I was proud to lead the House in passing a new Farm Bill earlier this month, clearing a major hurdle as we work to reinforce this critical safety net for producers and bolster food security for our country.

While the Farm Bill is commonsense for South Dakota, it takes quite a feat to push something like this through the House. In 1963, more than 200 of the nation’s 435 congressional districts were defined as rural. Fifty years later, just over 30 districts carried that same distinction. It’s a shift that has dramatically changed the context in which federal policies are debated – a shift that requires rural representatives to fight harder than ever to be heard.

We began holding field hearings and listening sessions more than a year before the September 2018 deadline, a process I was honored to be part of. We’ve also been working to expand support outside of the Agriculture Committee, which helped secure passage on the House floor.

The House-passed Farm Bill, if enacted, would renew much of the 2014 legislation.

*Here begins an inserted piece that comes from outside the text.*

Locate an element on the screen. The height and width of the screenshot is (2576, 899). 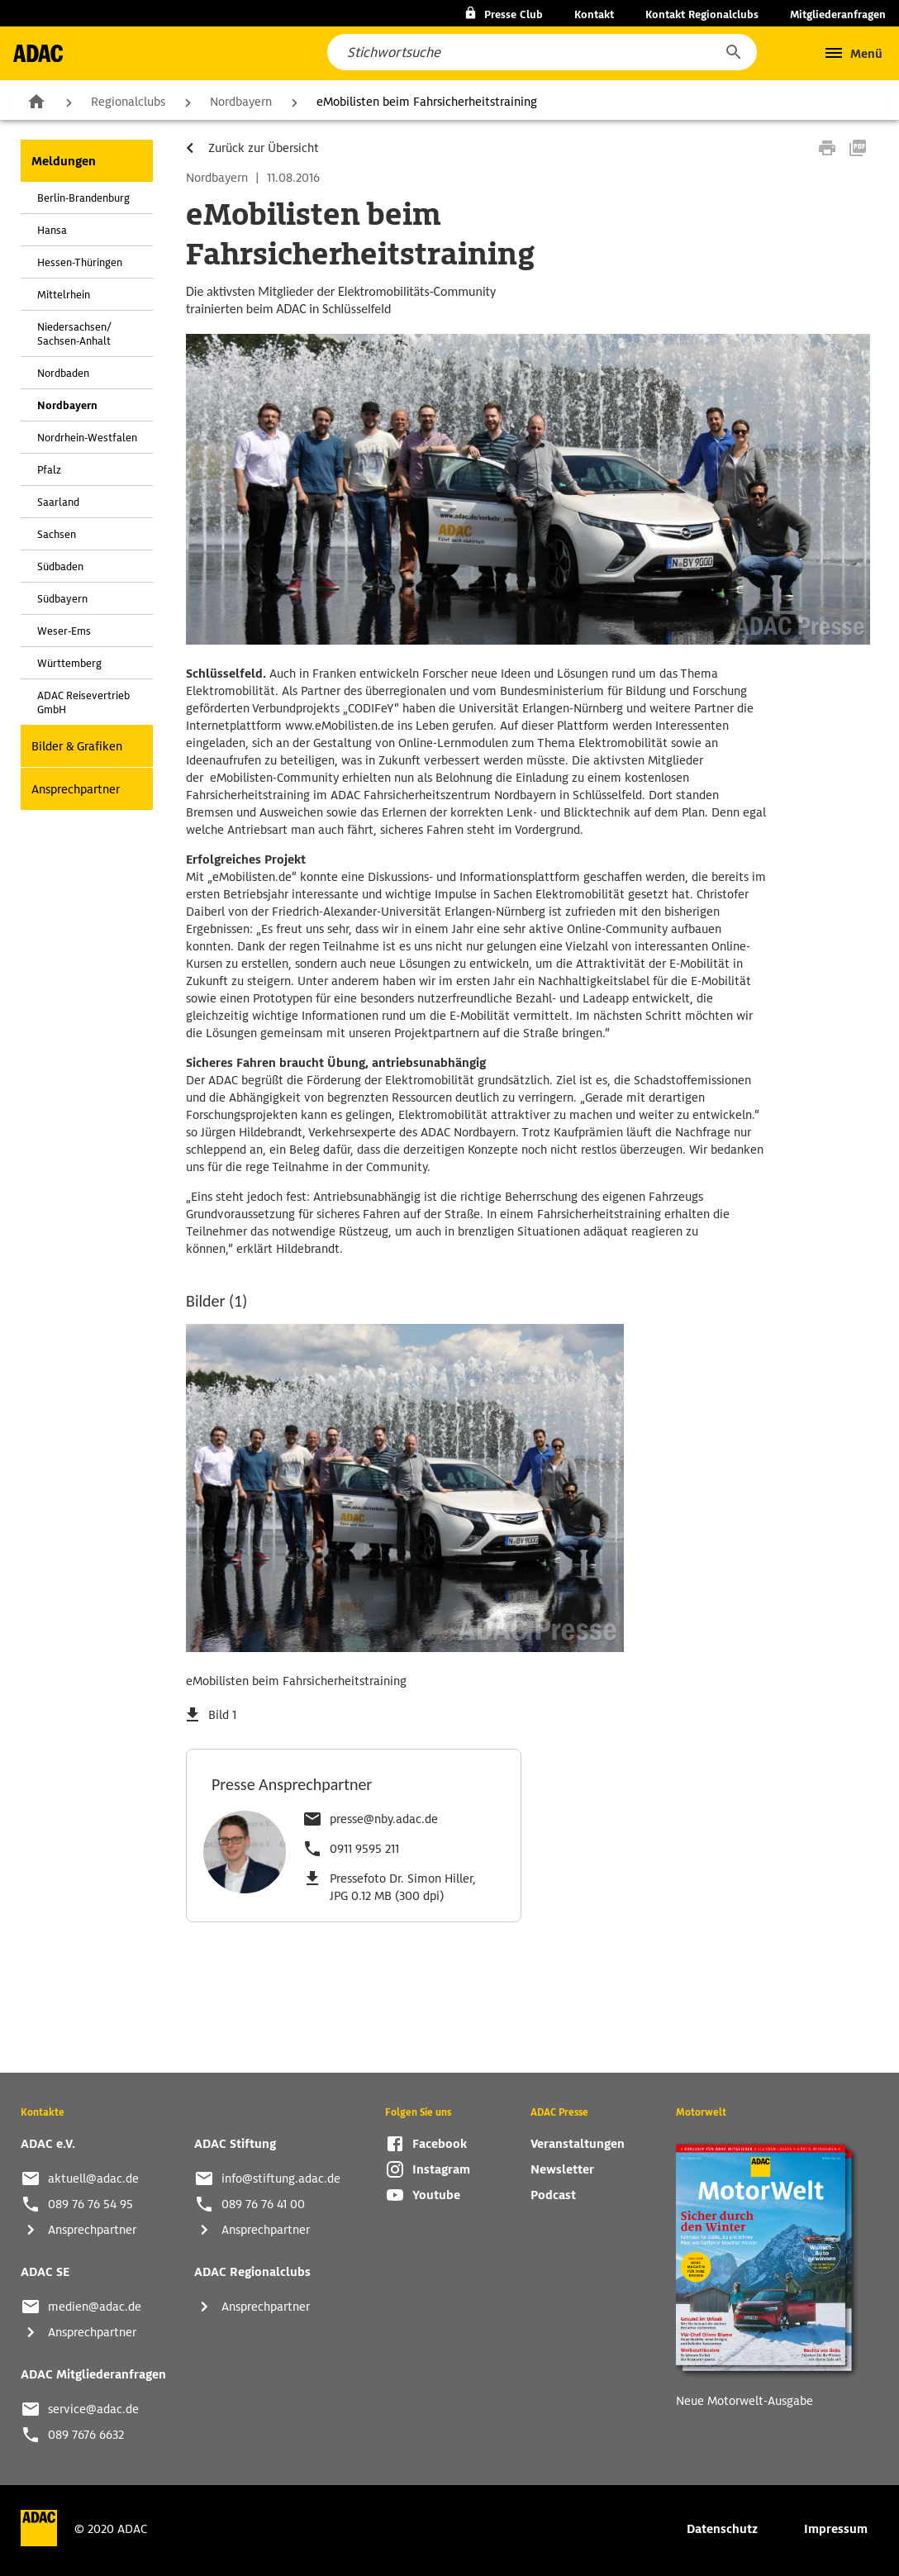
Weser-Ems is located at coordinates (64, 631).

Jerry Schmitz, who leads the South Dakota Soybean Association, explains the bill maintains “a strong crop insurance program, along with commodity program reform that will assist farm families, especially young farm families.” That’s especially important, given that commodity prices are 40 to 50 percent lower than they were five years ago. 

The legislation also maintains strong livestock disaster programs. “Without these programs,” said Jodie Anderson, Executive Director of South Dakota Cattlemen’s Association, “our ability to feed the world would be diminished.”

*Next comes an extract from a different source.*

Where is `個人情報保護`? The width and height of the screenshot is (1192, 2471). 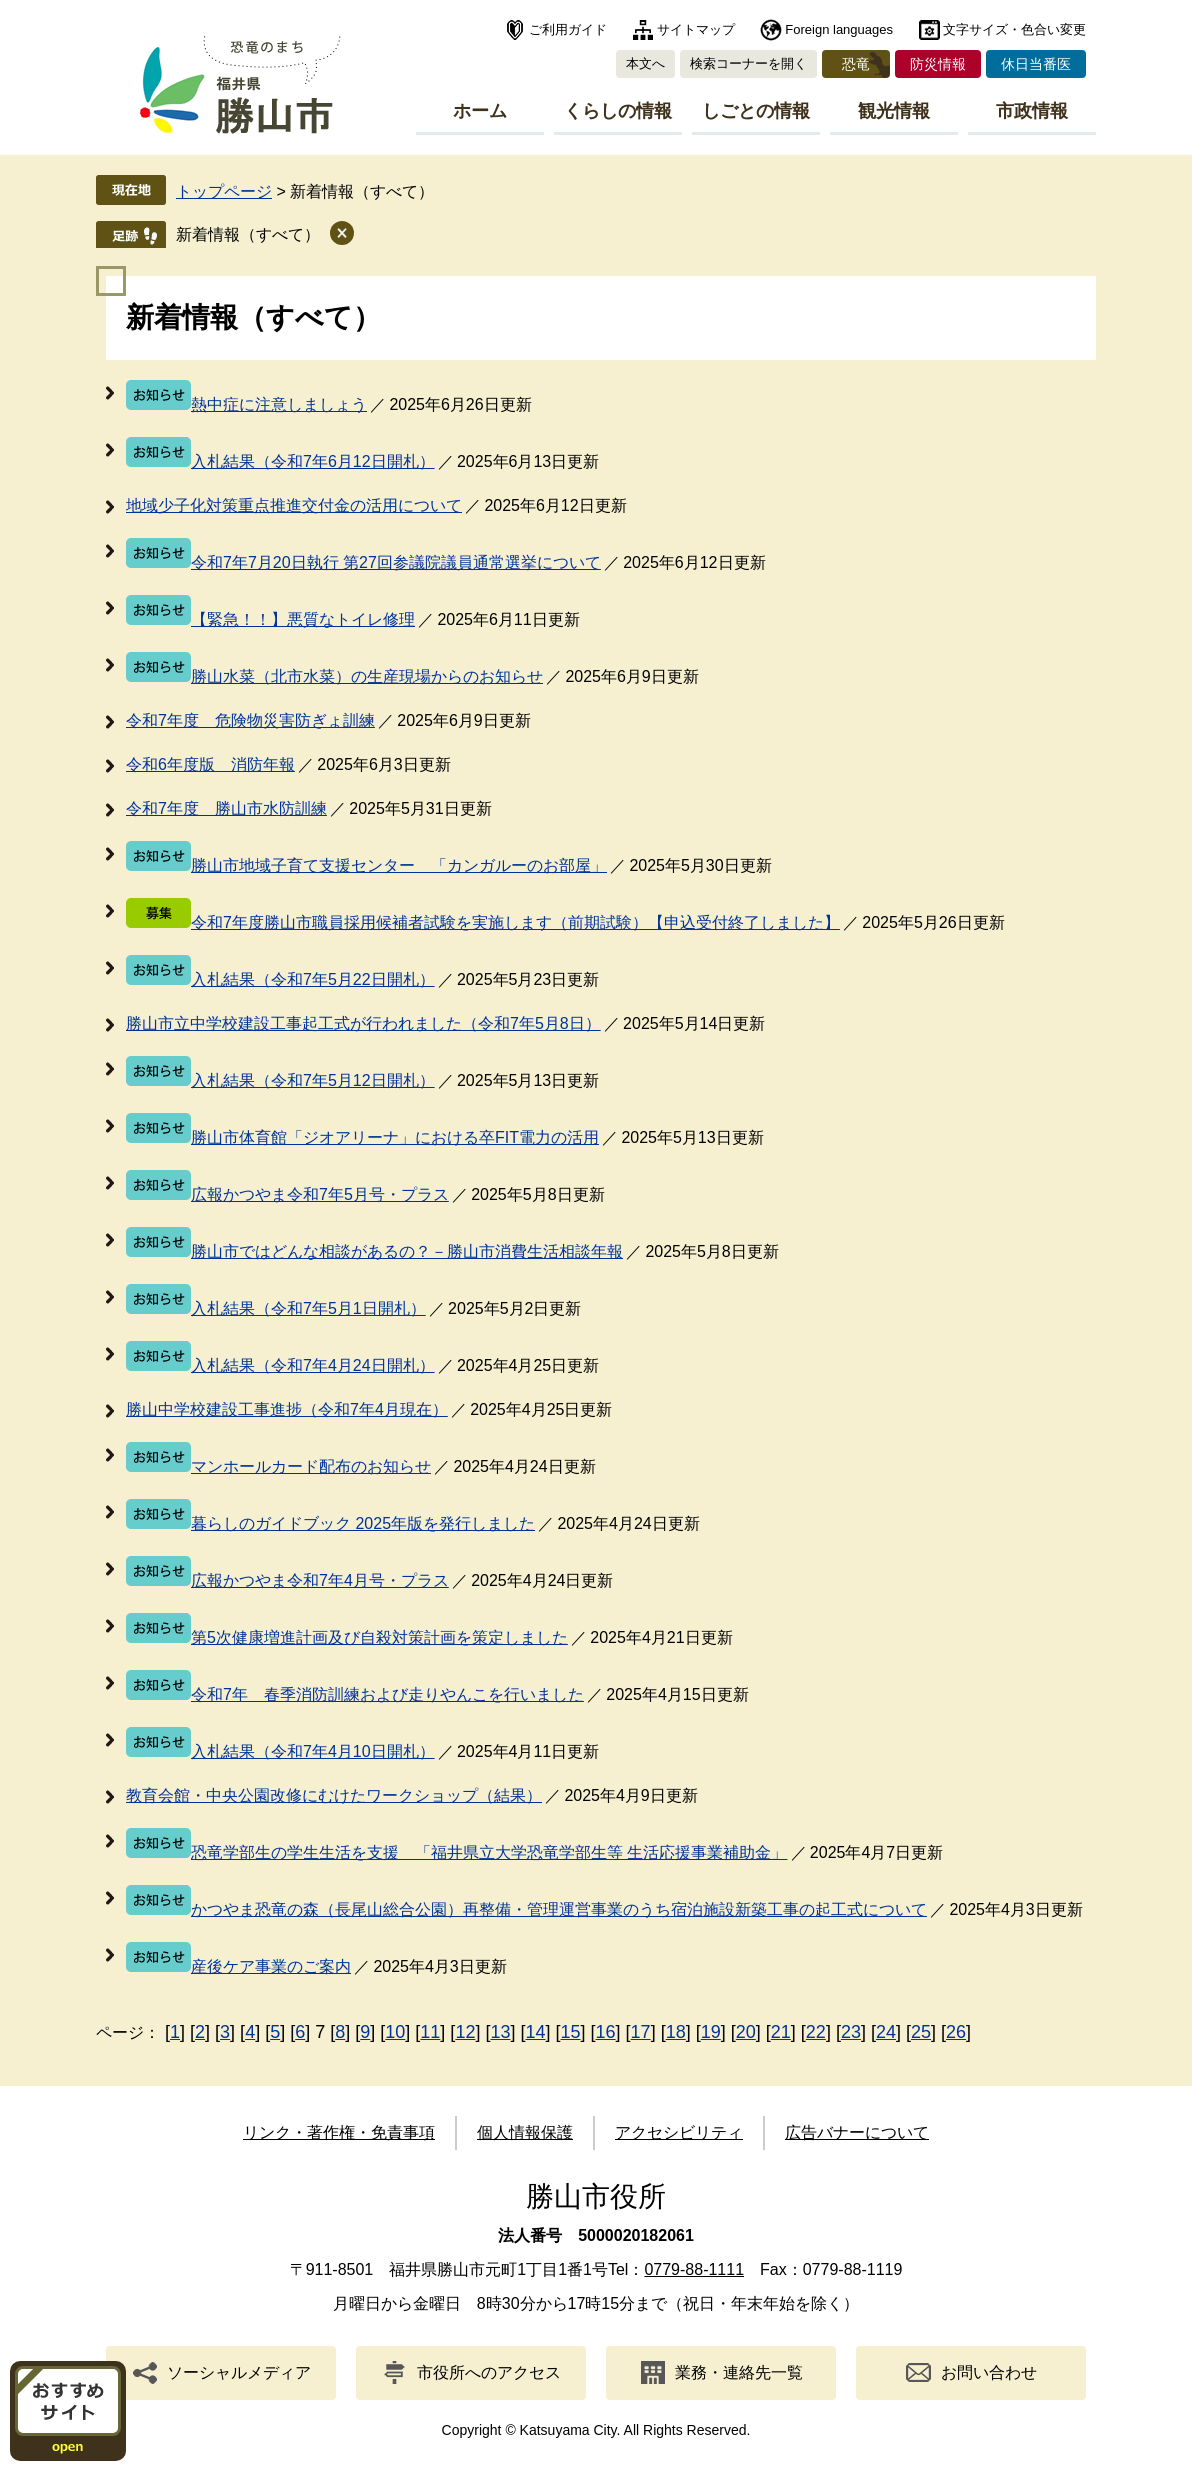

While critical programs are preserved, we did make some tweaks to ensure greater accuracy and accountability.

For instance, during 2014 Farm Bill implementation, the USDA elected to prioritize county yield data from its National Agricultural Statistics Service (NASS), which has proven unreliable in many cases. Using language I authored, the House-passed Farm Bill directs USDA to prioritize crop insurance data instead, which is a more dependable source.

Additionally, we increase CRP acreage to 29 million acres, a priority for many South Dakota outdoorsmen. At the same time, each state’s allotment of CRP acres is based on its historical data, which I previously pressured the USDA to do.

The legislation also includes support for rural broadband and builds on the economic success of tax reform by requiring able-bodied, non-elderly individuals without young children to work or participate in work training for 20 hours per week in order to receive the benefits.

All in all, the Farm Bill “protects producers while respecting the taxpayer dollars we all contribute,” as Scott VanderWal, President of the South Dakota Farm Bureau, explained.

As I said before, I was thrilled to see the House come together and pass a strong Farm Bill. Next, the legislation must be debated in the Senate before making it to President Trump’s desk. For many producers, this legislation has provided a necessary safety net during these tougher years. But from a broader perspective, the Farm Bill ensures the American people continue to have access to the world’s safest, most reliable, and most abundant food supply.